BASIC PRINCIPLES OF SPATIAL POSITION OF IMAGINARY AND REAL TONTOR STEP

Abstract

The article defines the relevance of modeling the parameters of spatial location of an abstract object when performing various functions. Thus, modeling makes it possible to determine object movement trajectories both during industrial application in technological processes and when used to create bionic objects, for example, the action of artificial limbs, correction of the movement trajectory of an object with spatial orientation defects.
 The main goal of research was to substantiate the analytical models of object movement, taking into account spatial coordinate systems, according to which coordinate transformations are carried out during the functioning of an abstract object of various applications.

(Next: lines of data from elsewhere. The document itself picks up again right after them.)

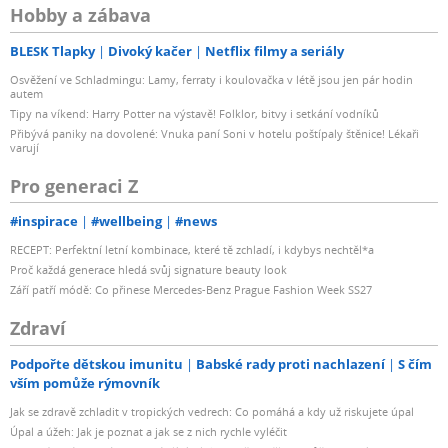
Hobby a zábava
BLESK Tlapky
Divoký kačer
Netflix filmy a seriály
Osvěžení ve Schladmingu: Lamy, ferraty i koulovačka v létě jsou jen pár hodin
autem
Tipy na víkend: Harry Potter na výstavě! Folklor, bitvy i setkání vodníků
Přibývá paniky na dovolené: Vnuka paní Soni v hotelu poštípaly štěnice! Lékaři
varují
Pro generaci Z
#inspirace
#wellbeing
#news
RECEPT: Perfektní letní kombinace, které tě zchladí, i kdybys nechtěl*a
Proč každá generace hledá svůj signature beauty look
Září patří módě: Co přinese Mercedes-Benz Prague Fashion Week SS27
Zdraví
Podpořte dětskou imunitu
Babské rady proti nachlazení
S čím
vším pomůže rýmovník
Jak se zdravě zchladit v tropických vedrech: Co pomáhá a kdy už riskujete úpal
Úpal a úžeh: Jak je poznat a jak se z nich rychle vyléčit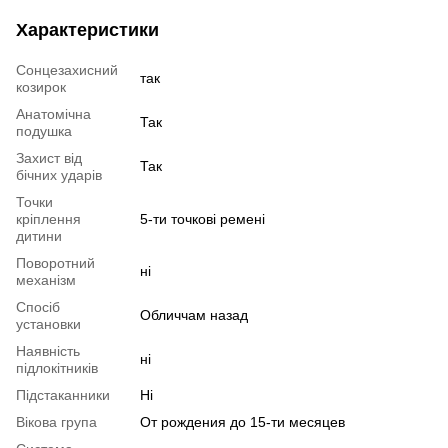
Характеристики
Сонцезахисний
так
козирок
Анатомічна
Так
подушка
Захист від
Так
бічних ударів
Точки
кріплення
5-ти точкові ремені
дитини
Поворотний
ні
механізм
Спосіб
Обличчам назад
установки
Наявність
ні
підлокітників
Підстаканники
Ні
Вікова група
От рождения до 15-ти месяцев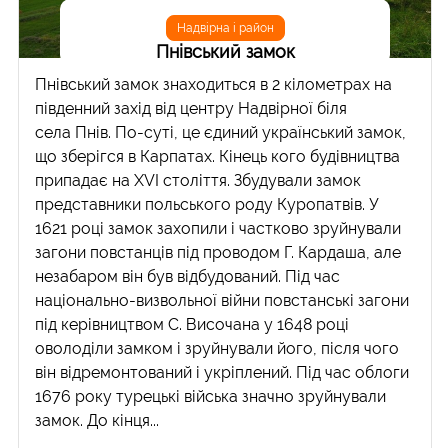
Надвірна і район
Пнівський замок
Пнівський замок знаходиться в 2 кілометрах на
південний захід від центру Надвірної біля
села Пнів. По-суті, це єдиний український замок,
що зберігся в Карпатах. Кінець кого будівництва
припадає на XVI століття. Збудували замок
представники польського роду Куропатвів. У
1621 році замок захопили і частково зруйнували
загони повстанців під проводом Г. Кардаша, але
незабаром він був відбудований. Під час
національно-визвольної війни повстанські загони
під керівництвом С. Височана у 1648 році
оволоділи замком і зруйнували його, після чого
він відремонтований і укріплений. Під час облоги
1676 року турецькі війська значно зруйнували
замок. До кінця...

 The creation of a sensory complex to compensate for violations of limb functions based on the justification of analytical models of vector field of main systems of the object, characteristic of its vital activity, can solve the possibility of real actions of an abstract biotechnical object in interaction with other objects of the external environment. It is necessary to compare the idealized parameters of vector fields with the real current characteristics of the object under study and to determine the difference as a differential function that corresponds to diagnostic parameters of state of object's limbs trajectory. Or when applied in industrial conditions, errors in the reproduction of the movement trajectory are taken into account.
 As a result, the study of nature of this functional dependence of the state violation and its restoration in the automated mode of operation of the integrated tool will allow the creation of a computer-integrated hardware solution for the identification of objects that interact by approaching and touching their surfaces.
 Thus, determining the positioning of TONTOR step in the space of movement of objects and during their interaction provides the possibility of the functioning of each abstract object when performing various types of work.
 At the same time, it is necessary to significantly develop the base of physical and mathematical models that determine the vector fields of objects in dynamics over a certain time, taking into account the TONTOR step of the phantom and real spaces of the existence and operation of the object. Thus, hardware implementation of this hypothesis increases the accuracy of identification of objects interactions with a human limb, regardless of its condition, and the accuracy of determining their relative location in space.